- **TASK DESCRIPTION**: Your task is to transcribe, without alteration, the lines from the top of the material below through the line bearing "Task: Click on the Flüchtlinge", inclusive.

- **GIVEN ENTRIES**:
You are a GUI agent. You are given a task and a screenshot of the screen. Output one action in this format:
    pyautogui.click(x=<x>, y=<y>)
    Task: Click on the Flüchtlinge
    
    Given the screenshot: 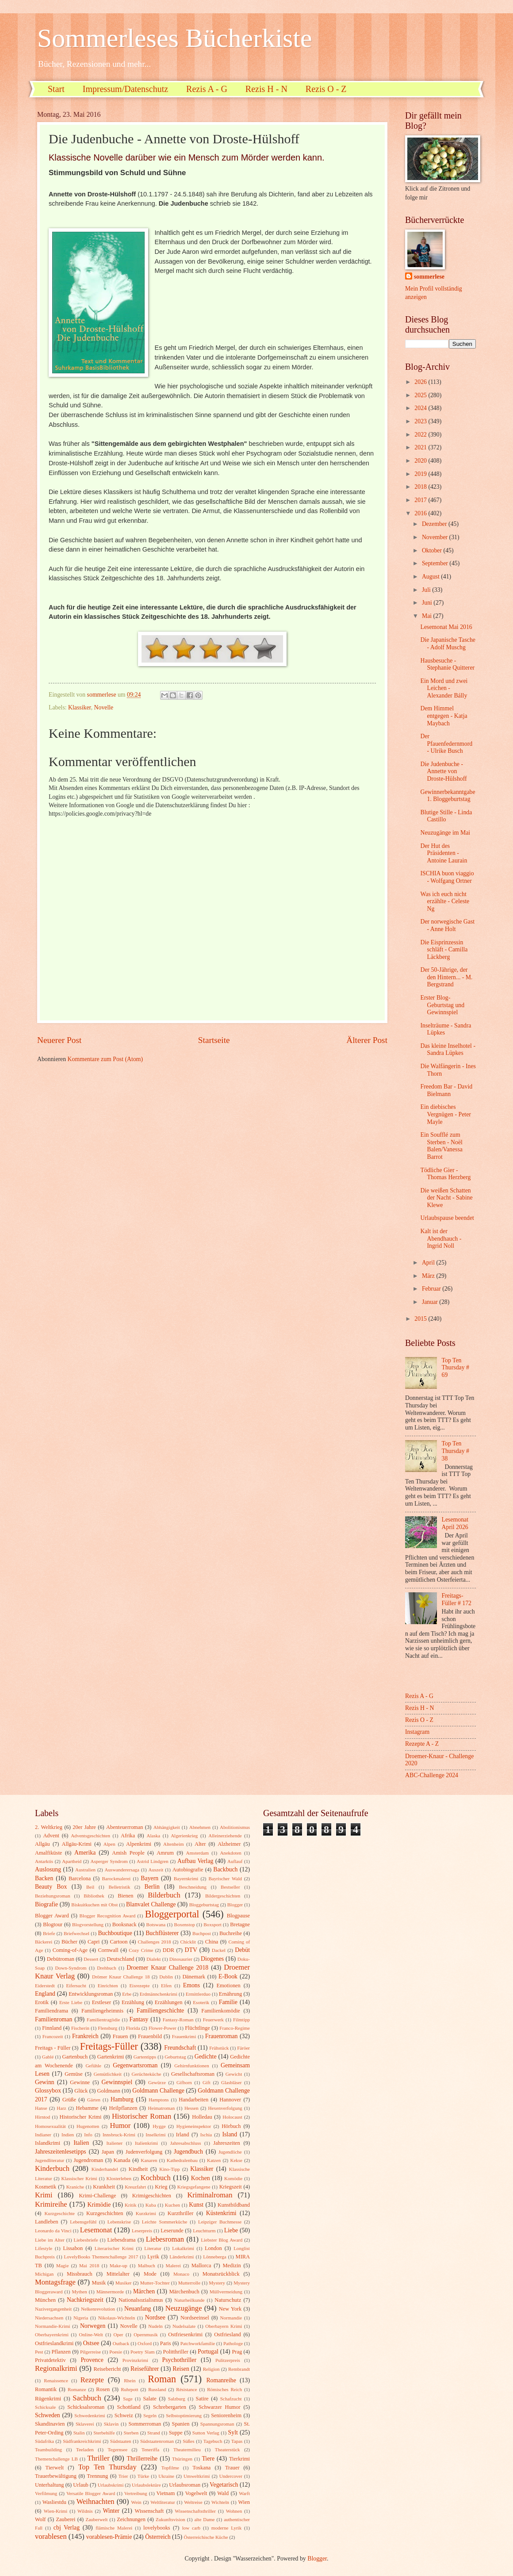 What is the action you would take?
    pyautogui.click(x=197, y=2028)
    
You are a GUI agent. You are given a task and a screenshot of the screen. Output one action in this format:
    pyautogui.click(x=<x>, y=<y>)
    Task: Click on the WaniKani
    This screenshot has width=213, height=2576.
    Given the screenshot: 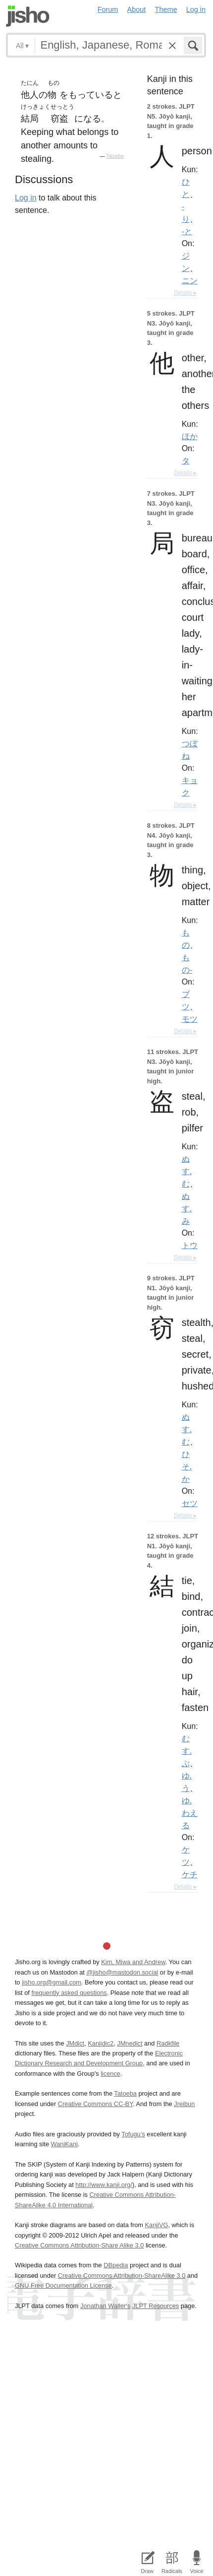 What is the action you would take?
    pyautogui.click(x=64, y=2144)
    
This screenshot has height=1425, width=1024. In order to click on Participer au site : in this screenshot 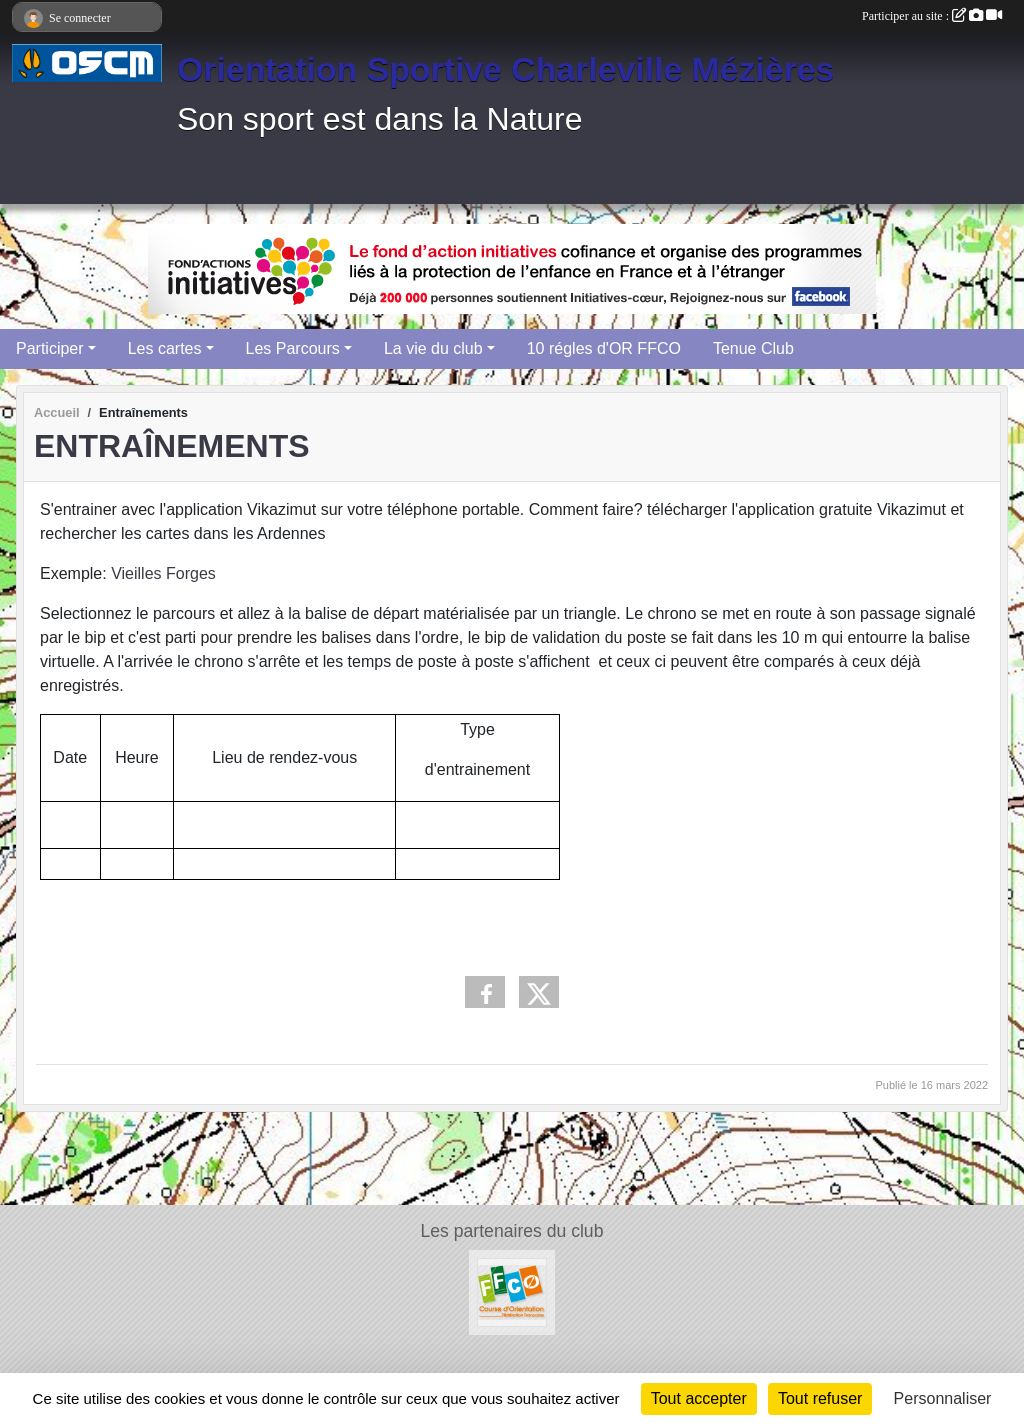, I will do `click(932, 16)`.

- **ANSWER SPACE**:
You are a GUI agent. You are given a task and a screenshot of the screen. Output one action in this format:
    pyautogui.click(x=<x>, y=<y>)
    Task: Click on the Flüchtlinge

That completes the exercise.